More electric cars were sold in Britain last month than ever before, as zero-emission car sales rose fivefold amid an otherwise subdued automotive market.
Zero emission car sales came to 3,147 vehicles in August compared to just 659 this time last year, as the release of several new models over the summer boosted demand, including Mercedes’ EQC electric car and Renault’s Zoe model.
Tesla’s Model 3 was the third-most popular car in the country in August – the first time an electric car has been in such high demand in the UK.
Electric cars accounted for 3.4 per cent of the market, according to the Society of Motor Manufacturers and Traders (SMMT).
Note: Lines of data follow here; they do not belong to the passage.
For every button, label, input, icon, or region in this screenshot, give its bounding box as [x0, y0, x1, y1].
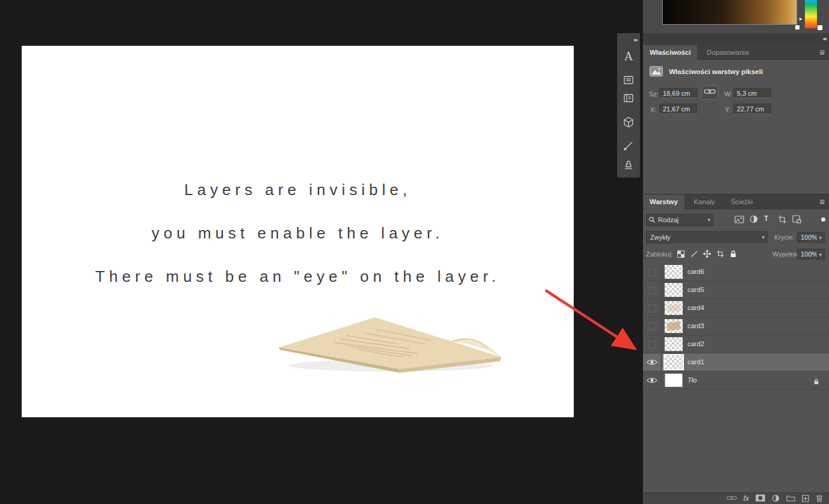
visibility-toggle[interactable]: [643, 263, 662, 281]
canvas-text-line: you must enable the layer.: [22, 224, 574, 243]
layer-row-card1[interactable]: card1: [643, 353, 829, 372]
chevron-down-icon: ▾: [762, 232, 765, 243]
layer-thumbnail[interactable]: [665, 265, 683, 279]
color-swatch-white[interactable]: [818, 25, 822, 30]
layer-thumbnail[interactable]: [665, 301, 683, 315]
filter-pixel-layers-icon[interactable]: [734, 215, 744, 226]
glyphs-panel-icon[interactable]: [617, 93, 640, 105]
lock-all-icon[interactable]: [730, 249, 737, 260]
visibility-toggle[interactable]: [643, 372, 662, 389]
layer-style-icon[interactable]: fx: [744, 495, 749, 502]
layer-row-card3[interactable]: card3: [643, 317, 829, 335]
chevron-down-icon: ▾: [817, 249, 822, 260]
clone-source-panel-icon[interactable]: [617, 160, 640, 173]
new-layer-icon[interactable]: [802, 494, 809, 503]
dock-header-bar: ◂◂: [643, 33, 829, 46]
new-group-icon[interactable]: [786, 494, 795, 503]
pixel-layer-icon: [650, 66, 663, 76]
expand-panels-icon[interactable]: ▸▸: [634, 37, 637, 43]
search-icon: [648, 216, 656, 223]
layer-filter-dropdown[interactable]: Rodzaj ▾: [646, 214, 713, 226]
layer-thumbnail[interactable]: [665, 337, 683, 351]
opacity-label: Krycie:: [774, 234, 795, 241]
lock-pixels-icon[interactable]: [691, 249, 698, 260]
hue-slider-marker[interactable]: ▸: [800, 16, 803, 22]
layer-row-card2[interactable]: card2: [643, 335, 829, 353]
tab-paths[interactable]: Ścieżki: [724, 194, 759, 210]
lock-artboard-icon[interactable]: [716, 249, 724, 260]
visibility-toggle[interactable]: [643, 335, 662, 353]
filter-adjustment-layers-icon[interactable]: [750, 215, 758, 226]
photoshop-workspace: Layers are invisible, you must enable th…: [0, 0, 829, 504]
hidden-eye-well: [648, 269, 656, 276]
visibility-toggle[interactable]: [643, 281, 662, 299]
add-mask-icon[interactable]: [756, 494, 765, 503]
blend-mode-select[interactable]: Zwykły ▾: [646, 231, 768, 243]
fill-value: 100%: [801, 250, 818, 258]
link-layers-icon[interactable]: [727, 495, 737, 502]
layer-row-card6[interactable]: card6: [643, 263, 829, 281]
link-dimensions-button[interactable]: [701, 86, 718, 100]
layer-row-background[interactable]: Tło: [643, 372, 829, 390]
lock-transparency-icon[interactable]: [677, 249, 685, 260]
layers-panel: Rodzaj ▾ T: [643, 210, 829, 493]
layer-thumbnail[interactable]: [665, 355, 683, 369]
filter-type-layers-icon[interactable]: T: [764, 214, 768, 223]
height-label: W:: [724, 90, 732, 98]
opacity-field[interactable]: 100% ▾: [797, 232, 825, 243]
chevron-down-icon: ▾: [707, 214, 710, 225]
tab-layers[interactable]: Warstwy: [643, 194, 685, 210]
x-field[interactable]: 21,67 cm: [659, 104, 697, 114]
layer-thumbnail[interactable]: [665, 373, 683, 387]
filter-label: Rodzaj: [658, 214, 678, 225]
gradient-stop-marker[interactable]: [795, 25, 800, 30]
layer-list: card6 card5 card4 card3: [643, 263, 829, 390]
3d-panel-icon[interactable]: [617, 116, 640, 131]
properties-panel: Właściwości warstwy pikseli Sz: 18,69 cm…: [643, 60, 829, 193]
delete-layer-icon[interactable]: [816, 494, 823, 503]
blend-mode-value: Zwykły: [650, 234, 671, 241]
layer-row-card5[interactable]: card5: [643, 281, 829, 299]
character-panel-icon[interactable]: A: [617, 50, 640, 63]
color-panel-partial: ▸: [643, 0, 829, 33]
filter-smart-objects-icon[interactable]: [792, 215, 801, 226]
fill-field[interactable]: 100% ▾: [797, 249, 825, 260]
layer-thumbnail[interactable]: [665, 283, 683, 297]
layer-name: card1: [688, 358, 704, 366]
tab-adjustments[interactable]: Dopasowania: [700, 45, 756, 60]
layer-name: card6: [688, 268, 704, 275]
filter-shape-layers-icon[interactable]: [778, 215, 787, 226]
layer-lock-icon: [813, 376, 819, 387]
visibility-toggle[interactable]: [643, 299, 662, 317]
folded-paper-image: [274, 310, 506, 376]
paragraph-panel-icon[interactable]: [617, 75, 640, 87]
lock-position-icon[interactable]: [703, 249, 711, 260]
gradient-preview[interactable]: [662, 0, 797, 25]
y-label: Y:: [725, 106, 731, 113]
tab-properties[interactable]: Właściwości: [643, 45, 697, 60]
opacity-value: 100%: [801, 234, 818, 241]
panel-menu-icon[interactable]: ≡: [819, 47, 825, 57]
hue-ramp[interactable]: [805, 0, 817, 28]
eye-icon: [647, 359, 657, 366]
width-field[interactable]: 18,69 cm: [659, 88, 697, 98]
filter-toggle-icon[interactable]: [821, 217, 825, 222]
layers-footer: fx: [643, 493, 829, 504]
tab-channels[interactable]: Kanały: [687, 194, 721, 210]
height-field[interactable]: 5,3 cm: [733, 88, 771, 98]
visibility-toggle[interactable]: [643, 317, 662, 335]
panel-menu-icon[interactable]: ≡: [819, 196, 825, 207]
collapse-panels-icon[interactable]: ◂◂: [822, 36, 825, 42]
y-field[interactable]: 22,77 cm: [733, 104, 771, 114]
properties-subtitle-text: Właściwości warstwy pikseli: [669, 68, 763, 75]
add-adjustment-icon[interactable]: [772, 494, 780, 503]
x-label: X:: [650, 106, 656, 113]
brushes-panel-icon[interactable]: [617, 140, 640, 154]
layer-name: card4: [688, 304, 704, 311]
visibility-toggle[interactable]: [643, 353, 662, 371]
properties-subtitle: Właściwości warstwy pikseli: [650, 66, 763, 78]
layer-thumbnail[interactable]: [665, 319, 683, 333]
document-canvas[interactable]: Layers are invisible, you must enable th…: [22, 46, 574, 417]
layer-name: Tło: [688, 376, 697, 384]
layer-row-card4[interactable]: card4: [643, 299, 829, 317]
SMMT chief executive Mike Hawes said: “August is typically the new car market’s quietest month so the huge increase in electric vehicle registrations is very visible but especially welcome.
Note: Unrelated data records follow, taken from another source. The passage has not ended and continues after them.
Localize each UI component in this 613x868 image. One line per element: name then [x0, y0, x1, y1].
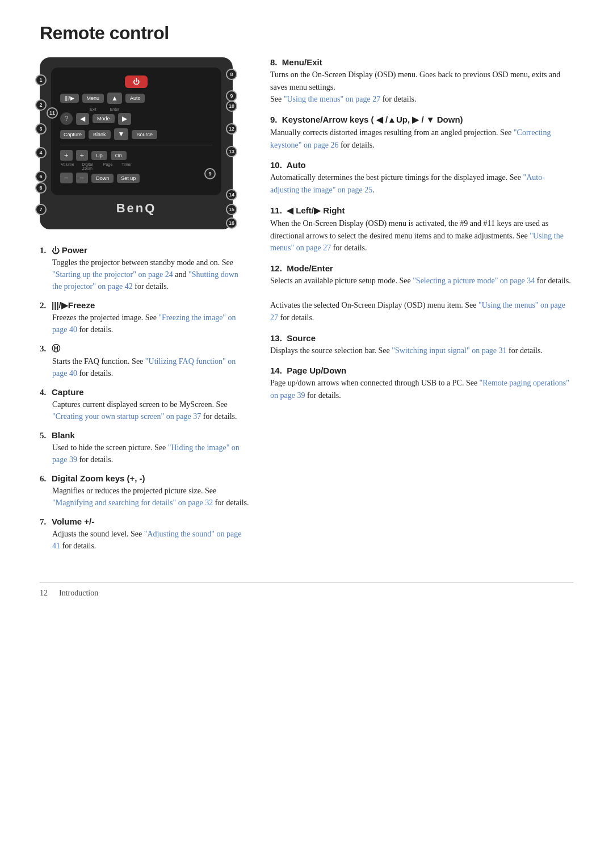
nav-right-button[interactable]: ▶ [118, 113, 131, 125]
source-button[interactable]: Source [132, 130, 157, 139]
badge-3: 3 [35, 123, 47, 135]
link-using-menus-11[interactable]: "Using the menus" on page 27 [270, 232, 564, 253]
item-number: 4. [40, 388, 46, 397]
badge-2: 2 [35, 99, 47, 111]
link-using-menus-12[interactable]: "Using the menus" on page 27 [270, 301, 565, 322]
dig-zoom-minus-button[interactable]: − [76, 173, 89, 183]
list-item: 11. ◀ Left/▶ Right When the On-Screen Di… [270, 206, 573, 254]
badge-6a: 6 [35, 171, 47, 182]
item-number: 7. [40, 517, 46, 526]
link-remote-paging[interactable]: "Remote paging operations" on page 39 [270, 379, 569, 400]
right-items-list: 8. Menu/Exit Turns on the On-Screen Disp… [270, 57, 573, 402]
link-faq[interactable]: "Utilizing FAQ function" on page 40 [52, 357, 236, 378]
list-item: 13. Source Displays the source selection… [270, 333, 573, 357]
item-header: 11. ◀ Left/▶ Right [270, 206, 573, 216]
badge-14: 14 [226, 189, 237, 200]
page-up-button[interactable]: Up [91, 151, 107, 160]
badge-12: 12 [226, 123, 237, 135]
item-title: Capture [52, 387, 84, 397]
list-item: 2. |||/▶Freeze Freezes the projected ima… [40, 300, 250, 336]
item-description: Toggles the projector between standby mo… [52, 257, 250, 292]
item-description: Manually corrects distorted images resul… [270, 127, 573, 151]
freeze-button[interactable]: |||/▶ [60, 94, 79, 103]
item-description: Captures current displayed screen to be … [52, 399, 250, 422]
link-startup-screen[interactable]: "Creating your own startup screen" on pa… [52, 412, 201, 421]
brand-logo: BenQ [51, 201, 221, 216]
item-description: Automatically determines the best pictur… [270, 171, 573, 196]
capture-button[interactable]: Capture [60, 130, 85, 139]
link-hiding-image[interactable]: "Hiding the image" on page 39 [52, 443, 240, 464]
item-header: 13. Source [270, 333, 573, 343]
link-using-menus-8[interactable]: "Using the menus" on page 27 [284, 95, 380, 103]
faq-button[interactable]: ? [60, 112, 73, 125]
link-switching-signal[interactable]: "Switching input signal" on page 31 [392, 346, 506, 355]
list-item: 5. Blank Used to hide the screen picture… [40, 430, 250, 466]
page-down-button[interactable]: Down [91, 174, 114, 183]
page-title: Remote control [40, 23, 573, 44]
auto-button[interactable]: Auto [125, 94, 145, 103]
blank-button[interactable]: Blank [89, 130, 111, 139]
item-number: 2. [40, 301, 46, 310]
item-title: Blank [52, 430, 75, 440]
nav-down-button[interactable]: ▼ [114, 128, 129, 140]
power-button[interactable]: ⏻ [125, 76, 148, 88]
setup-button[interactable]: Set up [117, 174, 140, 183]
item-description: Adjusts the sound level. See "Adjusting … [52, 528, 250, 552]
list-item: 10. Auto Automatically determines the be… [270, 160, 573, 196]
footer: 12 Introduction [40, 582, 573, 598]
minus-button[interactable]: − [60, 173, 73, 183]
badge-13: 13 [226, 146, 237, 157]
item-header: 9. Keystone/Arrow keys ( ◀ /▲Up, ▶ / ▼ D… [270, 115, 573, 125]
link-starting-up[interactable]: "Starting up the projector" on page 24 [52, 270, 173, 279]
list-item: 12. Mode/Enter Selects an available pict… [270, 263, 573, 324]
badge-4: 4 [35, 147, 47, 158]
item-description: Starts the FAQ function. See "Utilizing … [52, 355, 250, 379]
footer-section-label: Introduction [59, 589, 98, 598]
item-title: Volume +/- [52, 517, 94, 526]
remote-control-image: ⏻ |||/▶ Menu ▲ Auto Exit Enter [40, 57, 233, 245]
nav-up-button[interactable]: ▲ [107, 93, 122, 104]
badge-10: 10 [226, 100, 237, 112]
item-number: 5. [40, 431, 46, 440]
plus-button[interactable]: + [60, 150, 73, 161]
list-item: 4. Capture Captures current displayed sc… [40, 387, 250, 422]
list-item: 6. Digital Zoom keys (+, -) Magnifies or… [40, 473, 250, 509]
item-description: Magnifies or reduces the projected pictu… [52, 485, 250, 509]
item-description: Used to hide the screen picture. See "Hi… [52, 442, 250, 466]
badge-9: 9 [226, 90, 237, 102]
badge-11: 11 [47, 107, 58, 119]
link-auto-adjusting[interactable]: "Auto-adjusting the image" on page 25 [270, 173, 545, 194]
link-correcting-keystone[interactable]: "Correcting keystone" on page 26 [270, 128, 551, 149]
item-header: 12. Mode/Enter [270, 263, 573, 273]
item-description: Turns on the On-Screen Display (OSD) men… [270, 69, 573, 106]
badge-15: 15 [226, 204, 237, 215]
link-magnifying[interactable]: "Magnifying and searching for details" o… [52, 498, 213, 507]
item-header: 10. Auto [270, 160, 573, 170]
menu-button[interactable]: Menu [82, 94, 104, 103]
dig-zoom-plus-button[interactable]: + [76, 150, 89, 161]
item-description: When the On-Screen Display (OSD) menu is… [270, 217, 573, 254]
list-item: 9. Keystone/Arrow keys ( ◀ /▲Up, ▶ / ▼ D… [270, 115, 573, 151]
badge-6b: 6 [35, 182, 47, 194]
item-number: 6. [40, 474, 46, 483]
power-icon: ⏻ [133, 78, 140, 86]
nav-left-button[interactable]: ◀ [76, 113, 89, 125]
list-item: 8. Menu/Exit Turns on the On-Screen Disp… [270, 57, 573, 106]
list-item: 3. Ⓗ Starts the FAQ function. See "Utili… [40, 343, 250, 379]
item-description: Displays the source selection bar. See "… [270, 345, 573, 357]
footer-page-number: 12 [40, 589, 48, 598]
power-symbol-icon: ⏻ [52, 246, 60, 255]
link-freezing[interactable]: "Freezing the image" on page 40 [52, 313, 236, 334]
item-description: Page up/down arrows when connected throu… [270, 377, 573, 401]
on-button[interactable]: On [111, 151, 127, 160]
item-description: Selects an available picture setup mode.… [270, 275, 573, 324]
item-title: |||/▶Freeze [52, 300, 95, 310]
mode-button[interactable]: Mode [93, 114, 115, 123]
left-items-list: 1. ⏻ Power Toggles the projector between… [40, 245, 250, 552]
badge-1: 1 [35, 74, 47, 86]
item-header: 14. Page Up/Down [270, 366, 573, 375]
item-description: Freezes the projected image. See "Freezi… [52, 312, 250, 336]
link-picture-mode[interactable]: "Selecting a picture mode" on page 34 [413, 276, 535, 285]
link-adjusting-sound[interactable]: "Adjusting the sound" on page 41 [52, 530, 241, 550]
list-item: 14. Page Up/Down Page up/down arrows whe… [270, 366, 573, 401]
“It’s great to see consumers respond to the massive industry investment made over many years.”
Car market still stagnates
Overall car sales were roughly flat, at a 1.6 per cent monthly drop to 92,573 cars in a normally quiet month for sales before number plates change in September.
Diesel registrations fell for the 29th month in a row, but slower than in recent months with a 12.2 per cent decline, while petrol demand remained stable, up one per cent.
Motorway.co.uk director Alex Buttle said: “Although the car industry should rejoice in the positive boost in electric car sales, it can’t deflect attention from what was another heavy fall in overall new registrations in August.
“The heightened prospect of a ‘no deal’ outcome dragged heavily on registrations in August, as consumers continued to hold off on big ticket purchases such as new cars, until the economic landscape becomes clearer.
Government grant cut hits hybrids
Pure electric cars may have had their best ever month, but plug-in hybrid sales suffered yet again after the government cut buyer incentives from £4,500 to £3,500 last year.
The industry has repeatedly said this is counterproductive in a market that is still finding its feet.
Plug-in hybrid sales fell 71.8 per cent on August 2018 to just 907 cars.
Hawes said that manufacturers can deliver the technology, but “they can’t dictate the pace of uptake.